İstanbul’da son günlerde tesirli olan yağışlar, mega kentin su gereksinimini karşılayan toplamda 868 milyon 683 bin metreküp kapasiteye sahip 10 barajın doluluk oranını arttırdı. Barajlara biriken toplam su ölçüsü, yaklaşık 757 milyon metreküp oldu.
- Reklam -
Yağışların akabinde doluluk oranları; Istrancalar ve Kazandere barajlarında yüzde 100’e, kentin su gereksiniminin büyük kısmını karşılayan Ömerli Barajı’nda ise yüzde 91,17’ye ulaştı.
Bu oran; Alibey Barajı’nda yüzde 80,69, Büyükçekmece Barajı’nda yüzde 88,62, Darlık Barajı’nda yüzde 96,99, Elmalı Barajı’nda yüzde 95,83, Pabuçdere Barajı’nda yüzde 96,02, Sazlıdere Barajı’nda yüzde 61,09 ve Terkos Barajı’nda yüzde 83,02 oldu.
Sayılar İstanbulluların yüzünü güldürse de, barajlardaki kapasitenin sonlu olduğunu hatırlatan uzmanlar, su sorunu yaşama riski nedeniyle tüketim konusunda temkinli ve tasarruflu olunması uyarısı yaptı.
- Reklam -
‘Doluluk oranı sevindirici ancak temkinli olmak lazım’
İÜ Su Bilimleri Fakültesi Deniz ve İç Su Kaynakları İdaresi Anabilim Kısmı Öğretim Üyesi Prof. Dr. Meriç Albay, AA muhabirine, barajlardaki doluluk oranlarının artmasının sevindirici olduğunu söyledi.
Doluluk oranlarının su kalitesini etkilediğini belirten Prof. Dr. Albay, azalan suyun çabuk kirlendiğine vurgu yaptı.
İstanbul’un su muhtaçlığını karşılayan barajların son iki ayda yağışlarla dolmaya başladığını, bu hafta tesirli olan yağışlarla bir arada de barajların doluluk oranlarının yüzde 85’e ulaştığını belirten Albay, bunun sevindirici olduğunu lakin temkinli davranılması gerektiğini kaydetti.
Mevcut suyun dikkatli ve tasarruflu kullanılmasında fayda gördüğünü vurgulayan Albay, aksi durumda önümüzdeki devirde de su külfeti yaşanabileceğini tabir etti.
Albay, kente su sağlayan barajların doluluk oranlarının yüzde 100’e ulaşmasının bile muhtemel su düşüncelerinin önüne geçemeyeceğine dikkati çekerek, şöyle konuştu:
‘Su kültürünü anaokulundan itibaren çocuklarımıza vermemiz lazım’
Prof. Dr. Meriç Albay, İstanbul’un gerek kentleşme gerekse nüfus bakımından süratli büyüyen bir kent olduğuna işaret ederek, su tüketiminin artmasında göç ve yapılaşmanın da tesirli olduğunu söyledi.
Su derdinin yalnızca İstanbul’da değil, iklim değişikliğine bağlı olarak ülke genelinde yaşandığının altını çizen Albay, bu sorumluluğun herkese düştüğünü, yalnızca İstanbul değil Konya, İzmir, Ankara ve Gaziantep olsun öteki kentlerin de içme suyu barajlarının dikkatli takip edilmesi gerektiğini kaydetti.

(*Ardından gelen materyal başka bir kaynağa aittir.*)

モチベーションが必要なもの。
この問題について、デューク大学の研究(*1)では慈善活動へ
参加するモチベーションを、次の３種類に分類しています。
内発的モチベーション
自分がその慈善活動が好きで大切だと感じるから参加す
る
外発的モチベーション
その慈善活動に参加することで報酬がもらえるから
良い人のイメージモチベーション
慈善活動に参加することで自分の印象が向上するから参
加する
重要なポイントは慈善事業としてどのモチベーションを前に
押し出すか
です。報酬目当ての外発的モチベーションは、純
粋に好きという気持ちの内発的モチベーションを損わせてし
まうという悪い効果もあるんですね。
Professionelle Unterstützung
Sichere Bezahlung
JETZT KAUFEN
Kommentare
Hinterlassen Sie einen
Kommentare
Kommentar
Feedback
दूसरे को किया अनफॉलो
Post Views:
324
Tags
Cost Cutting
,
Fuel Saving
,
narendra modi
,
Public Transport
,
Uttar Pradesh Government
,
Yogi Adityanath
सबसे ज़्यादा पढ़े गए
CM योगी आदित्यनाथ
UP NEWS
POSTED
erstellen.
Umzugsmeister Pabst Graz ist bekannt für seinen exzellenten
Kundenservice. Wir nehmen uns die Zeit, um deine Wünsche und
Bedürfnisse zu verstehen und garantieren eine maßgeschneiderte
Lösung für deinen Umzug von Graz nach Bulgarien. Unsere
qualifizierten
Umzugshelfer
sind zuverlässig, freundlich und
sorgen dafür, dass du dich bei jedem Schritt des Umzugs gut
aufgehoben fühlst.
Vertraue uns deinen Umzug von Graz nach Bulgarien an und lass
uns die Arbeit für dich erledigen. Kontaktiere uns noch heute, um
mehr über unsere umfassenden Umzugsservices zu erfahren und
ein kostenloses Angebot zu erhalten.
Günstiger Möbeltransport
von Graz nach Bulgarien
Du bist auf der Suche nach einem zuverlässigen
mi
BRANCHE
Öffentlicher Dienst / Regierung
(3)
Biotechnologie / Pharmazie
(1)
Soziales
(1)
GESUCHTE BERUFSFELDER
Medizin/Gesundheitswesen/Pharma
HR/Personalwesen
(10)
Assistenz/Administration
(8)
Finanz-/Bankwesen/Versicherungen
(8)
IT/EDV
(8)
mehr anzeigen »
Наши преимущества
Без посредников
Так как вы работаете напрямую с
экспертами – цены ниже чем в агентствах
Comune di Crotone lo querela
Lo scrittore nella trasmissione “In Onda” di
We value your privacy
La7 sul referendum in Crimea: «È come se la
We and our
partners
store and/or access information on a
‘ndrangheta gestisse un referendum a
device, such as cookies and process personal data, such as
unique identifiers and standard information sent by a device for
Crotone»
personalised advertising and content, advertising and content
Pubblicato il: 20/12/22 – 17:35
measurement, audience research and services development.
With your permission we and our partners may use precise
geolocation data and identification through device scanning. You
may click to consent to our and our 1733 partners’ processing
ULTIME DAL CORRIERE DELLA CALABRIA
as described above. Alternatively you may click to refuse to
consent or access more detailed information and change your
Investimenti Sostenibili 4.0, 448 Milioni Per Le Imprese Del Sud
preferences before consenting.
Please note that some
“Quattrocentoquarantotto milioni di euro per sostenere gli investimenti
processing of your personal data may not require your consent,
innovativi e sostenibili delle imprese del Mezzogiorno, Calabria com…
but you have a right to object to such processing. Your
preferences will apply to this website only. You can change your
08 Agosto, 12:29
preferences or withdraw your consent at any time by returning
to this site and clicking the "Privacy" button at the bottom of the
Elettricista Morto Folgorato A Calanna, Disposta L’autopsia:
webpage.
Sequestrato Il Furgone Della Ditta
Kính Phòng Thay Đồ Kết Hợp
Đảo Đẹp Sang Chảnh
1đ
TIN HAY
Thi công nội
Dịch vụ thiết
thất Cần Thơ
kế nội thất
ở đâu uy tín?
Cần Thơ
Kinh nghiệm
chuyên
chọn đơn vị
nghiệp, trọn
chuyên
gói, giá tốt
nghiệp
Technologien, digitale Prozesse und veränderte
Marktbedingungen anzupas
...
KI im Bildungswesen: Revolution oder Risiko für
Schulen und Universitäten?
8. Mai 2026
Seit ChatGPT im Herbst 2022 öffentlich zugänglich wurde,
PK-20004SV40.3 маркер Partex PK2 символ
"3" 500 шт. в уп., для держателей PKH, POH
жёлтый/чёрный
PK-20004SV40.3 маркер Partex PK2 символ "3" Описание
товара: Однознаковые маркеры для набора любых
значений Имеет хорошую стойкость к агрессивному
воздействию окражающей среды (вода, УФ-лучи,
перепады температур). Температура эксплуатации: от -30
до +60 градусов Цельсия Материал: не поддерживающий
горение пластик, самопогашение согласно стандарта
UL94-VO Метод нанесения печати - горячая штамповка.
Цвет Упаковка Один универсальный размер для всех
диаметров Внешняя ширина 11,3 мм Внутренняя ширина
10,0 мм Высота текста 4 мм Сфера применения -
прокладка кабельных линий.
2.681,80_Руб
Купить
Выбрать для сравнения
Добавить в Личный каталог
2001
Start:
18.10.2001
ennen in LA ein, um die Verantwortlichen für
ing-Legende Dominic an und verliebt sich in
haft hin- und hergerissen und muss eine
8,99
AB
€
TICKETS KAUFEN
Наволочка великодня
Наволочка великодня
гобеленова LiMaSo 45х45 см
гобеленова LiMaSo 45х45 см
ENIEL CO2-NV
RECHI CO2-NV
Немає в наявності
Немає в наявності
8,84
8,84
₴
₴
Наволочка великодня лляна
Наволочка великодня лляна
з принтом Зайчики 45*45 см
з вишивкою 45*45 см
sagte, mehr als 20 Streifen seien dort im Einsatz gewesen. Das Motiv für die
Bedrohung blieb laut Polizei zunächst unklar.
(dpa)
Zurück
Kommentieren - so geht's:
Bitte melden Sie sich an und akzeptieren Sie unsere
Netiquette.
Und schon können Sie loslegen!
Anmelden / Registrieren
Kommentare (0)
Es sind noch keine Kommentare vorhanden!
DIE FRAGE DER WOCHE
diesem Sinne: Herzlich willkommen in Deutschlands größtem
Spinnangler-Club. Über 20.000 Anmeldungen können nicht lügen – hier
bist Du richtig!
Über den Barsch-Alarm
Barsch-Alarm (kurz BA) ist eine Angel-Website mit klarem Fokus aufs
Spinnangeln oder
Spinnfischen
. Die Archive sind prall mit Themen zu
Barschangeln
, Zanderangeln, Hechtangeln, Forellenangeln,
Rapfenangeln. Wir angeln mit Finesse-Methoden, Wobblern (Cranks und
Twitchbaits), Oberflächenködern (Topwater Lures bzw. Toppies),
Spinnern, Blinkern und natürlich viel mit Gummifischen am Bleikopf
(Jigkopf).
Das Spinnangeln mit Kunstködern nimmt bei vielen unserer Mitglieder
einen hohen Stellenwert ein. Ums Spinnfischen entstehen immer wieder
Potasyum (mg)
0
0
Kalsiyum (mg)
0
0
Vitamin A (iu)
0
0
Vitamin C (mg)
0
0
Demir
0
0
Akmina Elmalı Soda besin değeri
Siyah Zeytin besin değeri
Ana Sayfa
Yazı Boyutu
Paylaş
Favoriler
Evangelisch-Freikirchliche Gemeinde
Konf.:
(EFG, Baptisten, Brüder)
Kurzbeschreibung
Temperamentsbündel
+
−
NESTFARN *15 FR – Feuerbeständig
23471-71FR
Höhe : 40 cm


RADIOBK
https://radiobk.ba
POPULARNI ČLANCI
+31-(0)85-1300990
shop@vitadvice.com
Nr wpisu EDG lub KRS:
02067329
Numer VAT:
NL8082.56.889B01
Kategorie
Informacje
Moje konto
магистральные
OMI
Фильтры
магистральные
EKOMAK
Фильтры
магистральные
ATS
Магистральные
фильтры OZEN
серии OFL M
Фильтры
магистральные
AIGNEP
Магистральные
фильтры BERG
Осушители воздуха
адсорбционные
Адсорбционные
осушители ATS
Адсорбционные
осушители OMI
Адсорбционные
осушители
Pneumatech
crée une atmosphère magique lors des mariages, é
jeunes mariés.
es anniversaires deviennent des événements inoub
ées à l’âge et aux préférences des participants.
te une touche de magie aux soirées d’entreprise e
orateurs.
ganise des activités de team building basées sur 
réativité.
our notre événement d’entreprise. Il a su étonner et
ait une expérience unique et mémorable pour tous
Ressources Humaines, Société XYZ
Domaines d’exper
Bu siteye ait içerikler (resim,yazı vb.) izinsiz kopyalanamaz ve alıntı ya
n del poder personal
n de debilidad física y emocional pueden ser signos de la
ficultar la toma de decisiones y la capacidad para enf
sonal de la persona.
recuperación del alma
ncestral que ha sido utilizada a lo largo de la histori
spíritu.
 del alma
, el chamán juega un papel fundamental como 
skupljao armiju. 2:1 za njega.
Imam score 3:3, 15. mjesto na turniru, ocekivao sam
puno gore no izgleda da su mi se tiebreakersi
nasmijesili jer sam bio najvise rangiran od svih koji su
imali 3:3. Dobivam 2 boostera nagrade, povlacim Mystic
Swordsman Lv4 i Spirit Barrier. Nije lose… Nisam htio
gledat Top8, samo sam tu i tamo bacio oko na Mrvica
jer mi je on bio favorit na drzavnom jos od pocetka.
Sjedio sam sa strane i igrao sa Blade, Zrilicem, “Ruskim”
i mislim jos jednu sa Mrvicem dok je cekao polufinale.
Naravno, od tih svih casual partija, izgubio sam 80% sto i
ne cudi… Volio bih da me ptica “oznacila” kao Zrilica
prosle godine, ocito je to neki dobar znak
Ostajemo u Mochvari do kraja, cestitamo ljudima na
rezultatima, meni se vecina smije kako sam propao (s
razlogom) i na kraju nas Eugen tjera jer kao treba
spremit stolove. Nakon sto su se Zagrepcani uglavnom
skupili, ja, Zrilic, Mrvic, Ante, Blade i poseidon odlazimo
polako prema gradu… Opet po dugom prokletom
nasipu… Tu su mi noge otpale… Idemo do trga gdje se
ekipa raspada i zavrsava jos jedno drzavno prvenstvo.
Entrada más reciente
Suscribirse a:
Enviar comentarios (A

Su havzalarının çok uygun denetim edilmesinin de kıymetini vurgulayan Albay, şöyle devam etti:
‘Gereksiz kullanım gelecekten çalıyor’
Gereksiz su tüketimini “gelecekten çalmak” halinde kıymetlendiren Albay, “Gereksiz açık musluk, sizin geleceğinizden çalıyor. Bir yıl sonra kullanacağınız suyu şimdiden tüketmiş oluyorsunuz. Şayet bir, iki ya da beş kazak yetiyorsa 7’nci, 10’uncu, 15’inci kazağı almamak lazım. Domates üretilirken, kazak yapılırken aslında tonlarca su tüketilmiştir. Bilgisayar, otomobil hiç fark etmez. Endüstriyel ve ziraî eserlerin tamamı için su tüketiyoruz. Bilelim ki gereksiz kullanım, gereksiz harcama aslında geleceğimizden çalıyor. Buna çok dikkat etmek lazım.” sözlerini kullandı.